Try it:
The expected output is a verbatim reprint of the lines from the beginning of the data that follows through the line that contains "ABOUT (358, 68)".

Records to use:
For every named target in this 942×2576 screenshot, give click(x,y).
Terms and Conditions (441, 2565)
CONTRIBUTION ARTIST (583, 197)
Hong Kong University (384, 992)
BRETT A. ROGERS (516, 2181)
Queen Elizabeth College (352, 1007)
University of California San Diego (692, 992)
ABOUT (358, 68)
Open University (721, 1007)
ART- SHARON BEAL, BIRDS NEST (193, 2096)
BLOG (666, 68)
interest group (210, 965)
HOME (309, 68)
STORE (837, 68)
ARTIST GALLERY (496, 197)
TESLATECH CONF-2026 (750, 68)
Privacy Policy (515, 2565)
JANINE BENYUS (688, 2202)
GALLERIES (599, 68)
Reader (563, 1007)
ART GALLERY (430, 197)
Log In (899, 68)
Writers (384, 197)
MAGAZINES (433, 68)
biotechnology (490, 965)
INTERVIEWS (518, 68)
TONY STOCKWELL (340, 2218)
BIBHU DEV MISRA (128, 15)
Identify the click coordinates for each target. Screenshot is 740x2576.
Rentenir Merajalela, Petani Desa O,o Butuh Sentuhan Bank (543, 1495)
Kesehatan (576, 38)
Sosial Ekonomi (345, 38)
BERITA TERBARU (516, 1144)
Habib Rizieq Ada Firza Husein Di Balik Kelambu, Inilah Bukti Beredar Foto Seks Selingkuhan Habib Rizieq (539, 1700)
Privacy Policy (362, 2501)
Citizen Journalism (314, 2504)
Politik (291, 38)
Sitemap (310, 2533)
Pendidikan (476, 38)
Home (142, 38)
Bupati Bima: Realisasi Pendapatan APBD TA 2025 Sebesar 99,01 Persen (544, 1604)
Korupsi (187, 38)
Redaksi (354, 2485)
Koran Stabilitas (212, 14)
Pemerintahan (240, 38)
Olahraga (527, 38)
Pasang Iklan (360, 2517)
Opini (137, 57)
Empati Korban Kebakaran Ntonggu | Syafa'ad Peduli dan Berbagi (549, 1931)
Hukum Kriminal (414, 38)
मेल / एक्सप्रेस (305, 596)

Answer area:
For every named target in this 942×2576 screenshot, give click(x,y).
Terms and Conditions (441, 2565)
CONTRIBUTION ARTIST (583, 197)
Hong Kong University (384, 992)
BRETT A. ROGERS (516, 2181)
Queen Elizabeth College (352, 1007)
University of California San Diego (692, 992)
ABOUT (358, 68)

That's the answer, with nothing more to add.